Regarding the fracture patterns, all groups were characterized by predominantly non-restorable fractures. Therefore, the second null hypothesis was accepted. It is clearly shown in the literature that the brittleness of the conventional PFC materials generates bulk fracture propagating easily through the whole thickness of the restoration, reaching the tooth substance to be propagated further [62, 63]. Thus, the basic characteristics of the PFC materials do not offer significant protection against fatigue crack propagation. In contrast, the SFRC core supports the PFC layer and acts as a crack-stopper [35, 62, 63]. To be able to reinforce PFC, the integral toughness of the SFRC-core should be superior to that of the PFC surface layer [77]. If the SFRC-core is considered primarily a crack-stopper, it is the distance between the stress initiation point on the surface and the SFRC-core that matters. Thus, the top surface PFC thickness might contribute to the fatigue survival and failure mode. In this study, a 2-mm thick PFC surface layer was utilized, and this might explain the non-restorable fracture pattern even in the SFRC-core groups. This is in line with the results of previous investigations which showed the importance of SFRC and PFC layer thickness [63, 77, 78].

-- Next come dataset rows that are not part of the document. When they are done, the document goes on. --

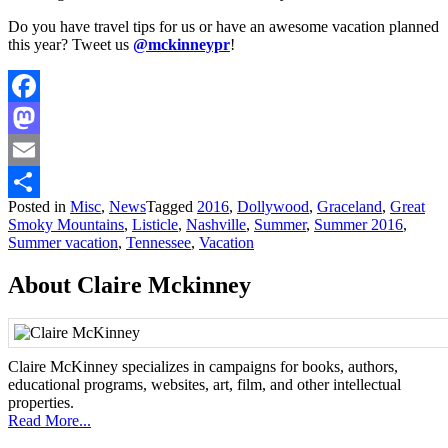
Do you have travel tips for us or have an awesome vacation planned
this year? Tweet us
@mckinneypr
!
Facebook
Mastodon
Email
Posted in
Misc
,
News
Tagged
2016
,
Dollywood
,
Graceland
,
Great
Share
Smoky Mountains
,
Listicle
,
Nashville
,
Summer
,
Summer 2016
,
Summer vacation
,
Tennessee
,
Vacation
About Claire Mckinney
Claire McKinney specializes in campaigns for books, authors,
educational programs, websites, art, film, and other intellectual
properties.
Read More...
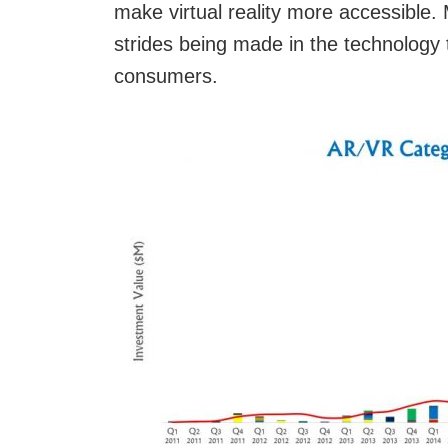
make virtual reality more accessible.
strides being made in the technology 
consumers.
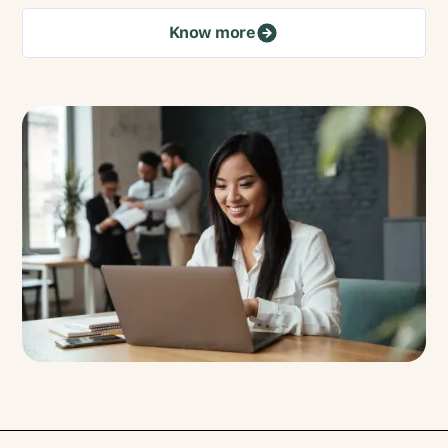
Know more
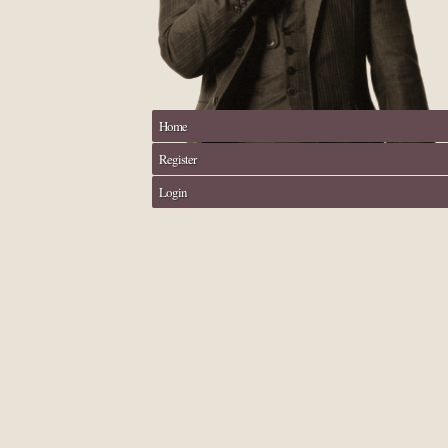
Home
Register
Login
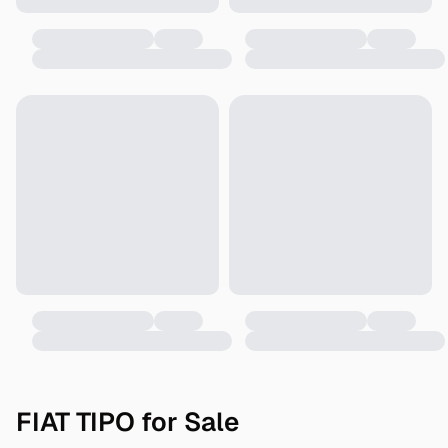
FIAT TIPO for Sale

To maximize the amount of fibers and toughness, flowable SFRC (dentine shade) was used to build up the missing interproximal walls in Groups A2, A3, B2, and B3. It is to be noted that SFRC is supposed to be used as a bulk base or core foundation and should not be used as final surface restoration, as per the manufacturer’s instructions. At the same time, several laboratory investigations and clinical reports showed that the filler loading of these materials did not affect either the wear or the gloss of the composite restorations [52, 79,80,81,82].

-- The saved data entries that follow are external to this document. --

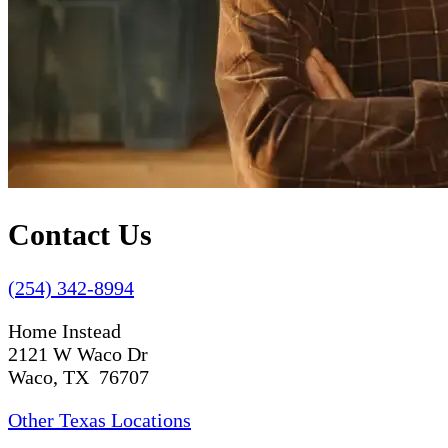
Contact Us
(254) 342-8994
Home Instead
2121 W Waco Dr
Waco, TX 76707
Other Texas Locations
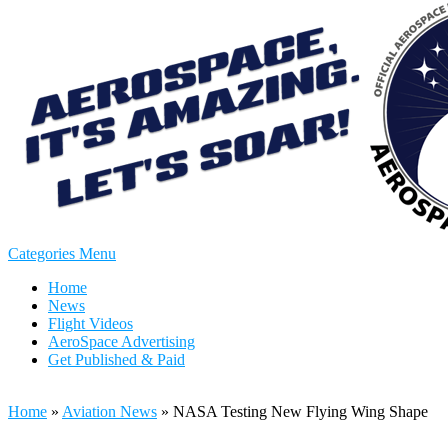
Categories Menu
Home
News
Flight Videos
AeroSpace Advertising
Get Published & Paid
Home
»
Aviation News
»
NASA Testing New Flying Wing Shape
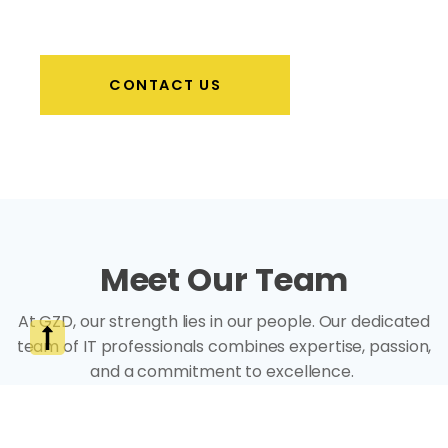
CONTACT US
Meet Our Team
At GZD, our strength lies in our people. Our dedicated
team of IT professionals combines expertise, passion,
and a commitment to excellence.
Each member brings unique skills and insights, ensuring
that we deliver tailored solutions to meet your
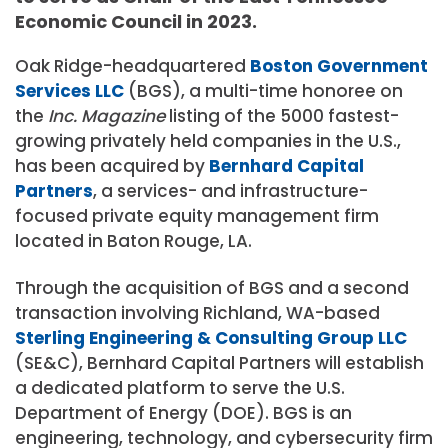
Economic Council in 2023.
Oak Ridge-headquartered
Boston Government
Services LLC
(BGS), a multi-time honoree on
the
Inc. Magazine
listing of the 5000 fastest-
growing privately held companies in the U.S.,
has been acquired by
Bernhard Capital
Partners
, a services- and infrastructure-
focused private equity management firm
located in Baton Rouge, LA.
Through the acquisition of BGS and a second
transaction involving Richland, WA-based
Sterling Engineering & Consulting Group LLC
(SE&C), Bernhard Capital Partners will establish
a dedicated platform to serve the U.S.
Department of Energy (DOE). BGS is an
engineering, technology, and cybersecurity firm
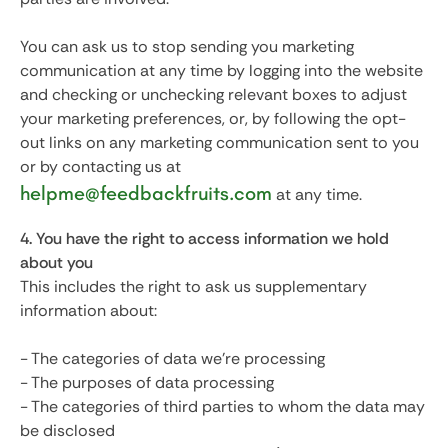
You can ask us to stop sending you marketing
communication at any time by logging into the website
and checking or unchecking relevant boxes to adjust
your marketing preferences, or, by following the opt-
out links on any marketing communication sent to you
or by contacting us at
helpme@feedbackfruits.com
at any time.
4. You have the right to access information we hold
about you
This includes the right to ask us supplementary
information about:
- The categories of data we’re processing
- The purposes of data processing
- The categories of third parties to whom the data may
be disclosed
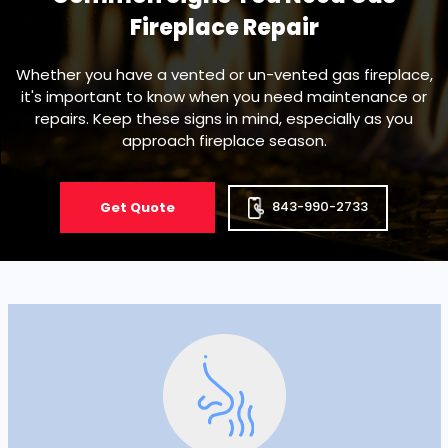
Fireplace Repair
Whether you have a vented or un-vented gas fireplace,
it's important to know when you need maintenance or
repairs. Keep these signs in mind, especially as you
approach fireplace season.
843-990-2733
Get Quote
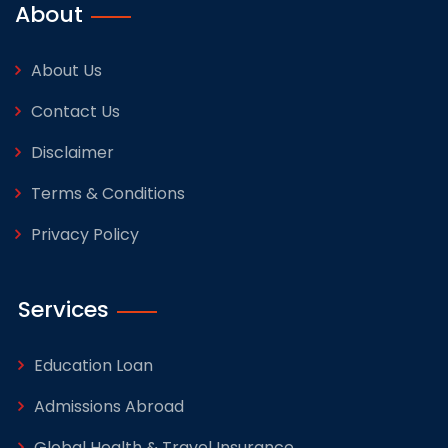
About
About Us
Contact Us
Disclaimer
Terms & Conditions
Privacy Policy
Services
Education Loan
Admissions Abroad
Global Health & Travel Insurance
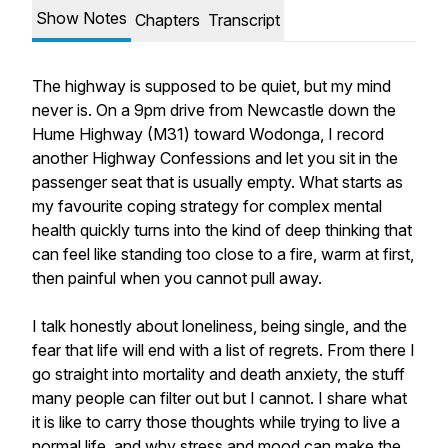
Show Notes
Chapters
Transcript
The highway is supposed to be quiet, but my mind
never is. On a 9pm drive from Newcastle down the
Hume Highway (M31) toward Wodonga, I record
another Highway Confessions and let you sit in the
passenger seat that is usually empty. What starts as
my favourite coping strategy for complex mental
health quickly turns into the kind of deep thinking that
can feel like standing too close to a fire, warm at first,
then painful when you cannot pull away.
I talk honestly about loneliness, being single, and the
fear that life will end with a list of regrets. From there I
go straight into mortality and death anxiety, the stuff
many people can filter out but I cannot. I share what
it is like to carry those thoughts while trying to live a
normal life, and why stress and mood can make the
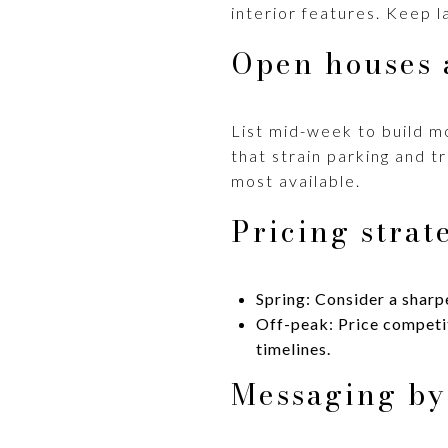
interior features. Keep l
Open houses 
List mid-week to build 
that strain parking and 
most available.
Pricing strat
Spring: Consider a sharpe
Off-peak: Price competiti
timelines.
Messaging by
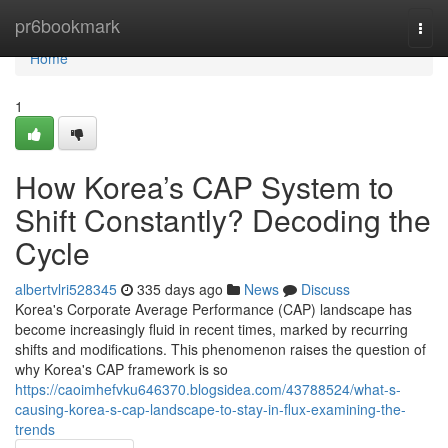
Home
pr6bookmark
Togg
navi
Home
1
How Korea’s CAP System to
Shift Constantly? Decoding the
Cycle
albertvlri528345
335 days ago
News
Discuss
Korea's Corporate Average Performance (CAP) landscape has
become increasingly fluid in recent times, marked by recurring
shifts and modifications. This phenomenon raises the question of
why Korea's CAP framework is so
https://caoimhefvku646370.blogsidea.com/43788524/what-s-
causing-korea-s-cap-landscape-to-stay-in-flux-examining-the-
trends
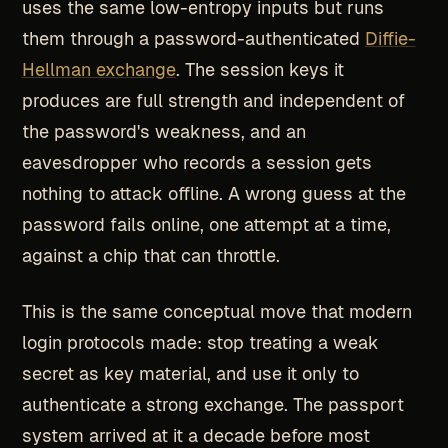
uses the same low-entropy inputs but runs
them through a password-authenticated
Diffie-
Hellman exchange
. The session keys it
produces are full strength and independent of
the password's weakness, and an
eavesdropper who records a session gets
nothing to attack offline. A wrong guess at the
password fails online, one attempt at a time,
against a chip that can throttle.
This is the same conceptual move that modern
login protocols made: stop treating a weak
secret as key material, and use it only to
authenticate a strong exchange. The passport
system arrived at it a decade before most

This was an in vitro study carried out on extracted human teeth. While the study has several strengths, it also has its limitations. For instance, the dynamic loading tests were not carried out in a fluid chamber, which would have modeled the intraoral environment more closely. The authors are aware of this limitation, and the reader is advised to interpret the results with this in mind. Furthermore, our results need to be verified in vivo, and other aspects should also be examined, such as wear, color stability, and the quality of interproximal contacts in time. Finally, ceramic overlays should also be tested on the proposed individualized fiber-reinforced post and core designs.

Conclusions

Custom-made fiber post and SFRC as post luting core material with or without cuspal coverage performed well in terms of fatigue resistance and survival when used for the restoration of ET premolars.

The performance of indirect CAD/CAM overlay restorations was superior to direct composite overlay restorations.